Also, I couldn’t get the map at the end. I got RuntimeError: b’no arguments in initialization list’ in my system. I tried to google it, however, couldn’t figure out how to solve it. Any ideas?
Hi Himalya,
Thank you for using my tutorial. I have updated the changes you point out. Wikipedia is constantly updated and then the code needs to be updated accordingly.
I ran the code and get the map in meat.html. Notice that the generation also needed an update from the capital K to a lowercase k.
See if it works now. Otherwise, please ask again.
Cheers,
Rune
It is the only map that has worked for me and I have tried everything with all the libraries. Thanks for the tutorial it’s the best
Awesome. Great to hear.
Hello, could you tell me how to create the tooltip for this json data, I have seen it with geojson
Hi Gabrial,
Sorry for the late reply.
Where do you want the tooltip?
Hi Rune,
Great tutorial, it was perfect to finally get in the “data is beautiful” crowd!
Cheers,
Hello Rune.
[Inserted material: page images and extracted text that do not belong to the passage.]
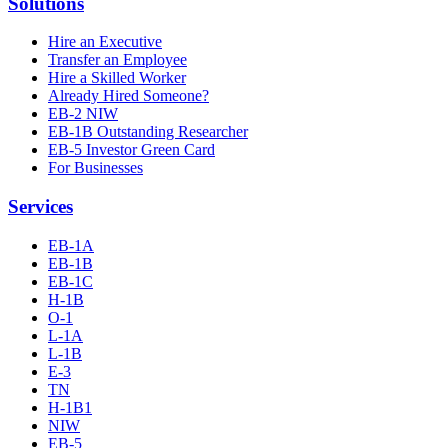
Solutions
Hire an Executive
Transfer an Employee
Hire a Skilled Worker
Already Hired Someone?
EB-2 NIW
EB-1B Outstanding Researcher
EB-5 Investor Green Card
For Businesses
Services
EB-1A
EB-1B
EB-1C
H-1B
O-1
L-1A
L-1B
E-3
TN
H-1B1
NIW
EB-5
How are you ?
I use your first lines of code to import data from wikipedia, but it didn’t work. I had searched on google and I found my answer for this problem. There is one parameter into the function pd.read_html named “match”. To import the data, you need to specify this parameter.
url = ‘https://en.wikipedia.org/wiki/List_of_countries_by_meat_consumption’
# read_html returns a list of tables from the URL
tables = pd.read_html ( url, match = ‘Countries by meat consumption per capita’ )
Thank you for you work and your tutorial.
Have a nice day !
Great. Thanks.
The pages on wiki change and then it needs to be updated.